(Page-level text extractions)
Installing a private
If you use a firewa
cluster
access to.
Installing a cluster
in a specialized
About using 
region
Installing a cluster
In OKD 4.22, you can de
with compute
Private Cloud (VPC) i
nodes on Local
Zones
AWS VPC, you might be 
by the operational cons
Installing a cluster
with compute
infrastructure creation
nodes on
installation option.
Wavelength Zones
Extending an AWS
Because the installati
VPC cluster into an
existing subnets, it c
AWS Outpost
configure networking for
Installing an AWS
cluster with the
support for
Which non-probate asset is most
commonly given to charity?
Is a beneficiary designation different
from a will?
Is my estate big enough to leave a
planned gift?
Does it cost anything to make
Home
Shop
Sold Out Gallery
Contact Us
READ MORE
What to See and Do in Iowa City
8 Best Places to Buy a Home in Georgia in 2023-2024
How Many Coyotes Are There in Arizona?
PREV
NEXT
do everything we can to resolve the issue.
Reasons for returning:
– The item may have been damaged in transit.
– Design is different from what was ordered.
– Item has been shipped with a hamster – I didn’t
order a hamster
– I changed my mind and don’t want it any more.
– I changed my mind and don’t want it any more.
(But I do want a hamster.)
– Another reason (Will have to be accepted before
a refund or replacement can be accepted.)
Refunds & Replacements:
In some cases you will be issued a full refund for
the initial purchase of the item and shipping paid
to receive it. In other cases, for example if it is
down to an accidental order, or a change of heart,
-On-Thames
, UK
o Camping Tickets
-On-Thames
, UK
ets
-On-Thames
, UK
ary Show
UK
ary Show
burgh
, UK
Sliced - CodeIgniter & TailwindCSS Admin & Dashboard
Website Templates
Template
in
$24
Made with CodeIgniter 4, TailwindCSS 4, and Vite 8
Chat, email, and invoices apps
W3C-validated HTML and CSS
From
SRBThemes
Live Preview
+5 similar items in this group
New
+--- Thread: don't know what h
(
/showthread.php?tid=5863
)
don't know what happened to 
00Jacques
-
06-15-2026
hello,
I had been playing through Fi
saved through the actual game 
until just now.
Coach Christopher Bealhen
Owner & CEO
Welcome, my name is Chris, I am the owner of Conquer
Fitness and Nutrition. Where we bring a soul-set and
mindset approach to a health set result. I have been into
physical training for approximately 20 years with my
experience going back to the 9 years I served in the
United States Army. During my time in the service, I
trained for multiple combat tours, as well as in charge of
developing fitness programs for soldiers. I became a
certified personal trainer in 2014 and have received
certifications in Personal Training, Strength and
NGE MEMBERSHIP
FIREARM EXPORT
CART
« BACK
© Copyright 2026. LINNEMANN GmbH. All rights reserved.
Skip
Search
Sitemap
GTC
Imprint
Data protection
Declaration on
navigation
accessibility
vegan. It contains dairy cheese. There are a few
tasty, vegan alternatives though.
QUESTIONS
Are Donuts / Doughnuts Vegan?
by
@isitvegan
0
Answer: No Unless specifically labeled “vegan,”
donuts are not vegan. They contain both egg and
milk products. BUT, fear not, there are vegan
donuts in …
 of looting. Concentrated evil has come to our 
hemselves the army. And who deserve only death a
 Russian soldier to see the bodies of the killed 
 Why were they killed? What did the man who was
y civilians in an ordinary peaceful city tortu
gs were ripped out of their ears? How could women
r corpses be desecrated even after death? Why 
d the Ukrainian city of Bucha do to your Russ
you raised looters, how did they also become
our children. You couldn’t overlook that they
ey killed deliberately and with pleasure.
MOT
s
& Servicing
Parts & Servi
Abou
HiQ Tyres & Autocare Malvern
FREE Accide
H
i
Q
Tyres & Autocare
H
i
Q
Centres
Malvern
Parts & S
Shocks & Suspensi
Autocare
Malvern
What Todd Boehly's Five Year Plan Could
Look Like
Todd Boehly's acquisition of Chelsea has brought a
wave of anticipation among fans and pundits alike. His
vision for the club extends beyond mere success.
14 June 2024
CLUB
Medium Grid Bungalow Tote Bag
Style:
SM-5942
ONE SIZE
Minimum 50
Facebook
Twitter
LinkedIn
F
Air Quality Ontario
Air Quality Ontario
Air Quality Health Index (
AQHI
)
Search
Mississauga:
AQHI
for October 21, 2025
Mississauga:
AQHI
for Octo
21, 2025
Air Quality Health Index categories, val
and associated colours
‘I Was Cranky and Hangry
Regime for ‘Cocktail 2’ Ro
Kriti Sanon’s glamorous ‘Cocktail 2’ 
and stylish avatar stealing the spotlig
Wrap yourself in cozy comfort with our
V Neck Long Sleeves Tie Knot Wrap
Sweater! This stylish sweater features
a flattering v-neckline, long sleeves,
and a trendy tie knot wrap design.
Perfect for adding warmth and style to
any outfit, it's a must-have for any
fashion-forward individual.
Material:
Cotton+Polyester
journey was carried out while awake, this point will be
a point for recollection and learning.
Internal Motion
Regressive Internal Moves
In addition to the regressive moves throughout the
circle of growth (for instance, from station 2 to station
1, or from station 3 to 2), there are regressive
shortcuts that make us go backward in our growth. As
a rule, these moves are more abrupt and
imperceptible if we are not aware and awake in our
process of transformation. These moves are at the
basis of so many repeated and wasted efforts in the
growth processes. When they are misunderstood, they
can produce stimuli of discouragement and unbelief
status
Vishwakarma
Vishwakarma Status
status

What this task involves: Lines above that include the string "Tyres" need to be copied.

Answer for this exercise:
HiQ Tyres & Autocare Malvern
Tyres & Autocare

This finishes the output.